Improvement Performance Deep Learning-based Multi-class ECG Classification Model with Limited Medical Dataset

sanghoon CHOI and Segyeong Joo
Asan Medical Center (University of Ulsan College of Medicine)


Abstract

Background and Objective: Real-world medical data, such as electrocardiogram (ECG), often exhibits imbalanced data distributions, which presents a considerable difficulty for classification tasks. To address this issue, numerous AI-based augmentation methods have been proposed to balance the classes. However, the use of augmented data remains controversial in the clinical field, as it is not real and may introduce biases into the training data learned by the generative model. In this study, we proposed a method for achieving optimal results without relying on augmentation techniques.

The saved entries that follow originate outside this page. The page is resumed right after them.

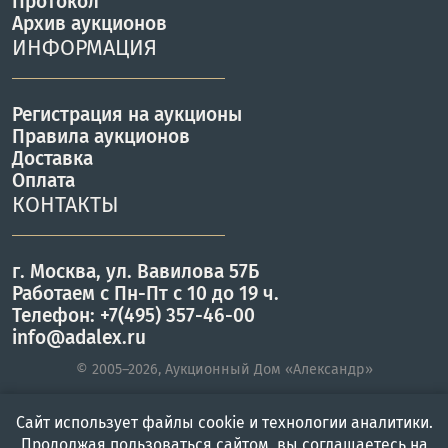
Протокол
Архив аукционов
ИНФОРМАЦИЯ
Регистрация на аукционы
Правила аукционов
Доставка
Оплата
КОНТАКТЫ
г. Москва, ул. Вавилова 57Б
Работаем с Пн-Пт с 10 до 19 ч.
Телефон: +7(495) 357-46-00
info@adalex.ru
© 2005–2026, Аукционный Дом «Александр»
Сайт использует файлы cookie и технологии аналитики.
Главная
Войти
Меню
Продолжая пользоваться сайтом, вы соглашаетесь на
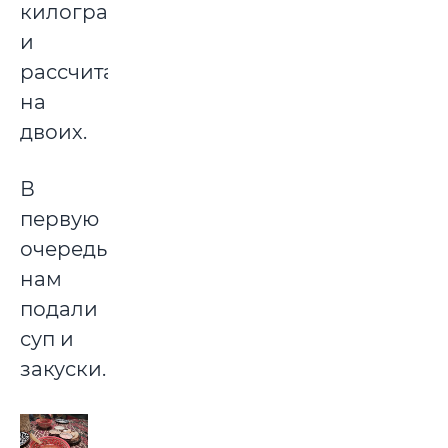
килограмма
и
рассчитан
на
двоих.
В
первую
очередь
нам
подали
суп и
закуски.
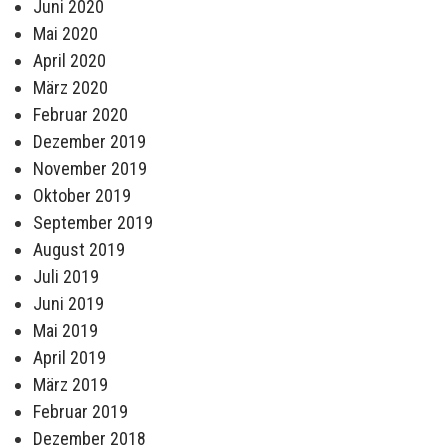
Juni 2020
Mai 2020
April 2020
März 2020
Februar 2020
Dezember 2019
November 2019
Oktober 2019
September 2019
August 2019
Juli 2019
Juni 2019
Mai 2019
April 2019
März 2019
Februar 2019
Dezember 2018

Methods: We conducted three experiments to verify the effects of different approaches for addressing imbalanced data in classifying a six-class, 12-lead ECG dataset collected from the Seoul Asan Medical Center (IRB 2021-1259). The experiments included using focal loss as the loss function (Experiment A-1), using class weight (Experiment A-2), balancing all classes to match the smallest class (Experiment B), and configuring subclasses (Experiment C). We employed the ResNet deep learning model for multi-class classification.

Results: Experiment C had an equal number of data but performed worse with a score of 0.86 compared to the Imbalance state. Meanwhile, Experiment A used either focal loss or class weight and achieved high scores of 0.95 and 0.93 respectively. Focal loss had the best performance among the two methods.

Conclusion: We developed a method to improve the performance of an ECG classifier with limited data. Results show that properly weighting the loss function, specifically using focal loss, in a deep learning model is more effective than altering the amount of data to solve the issue of imbalanced data. Future studies should focus on developing an optimal classifier for limited medical environments. The highest F1 scores achieved were 0.95 for Inception net with focal loss, and 0.86 in the limited data environment with the same ratio.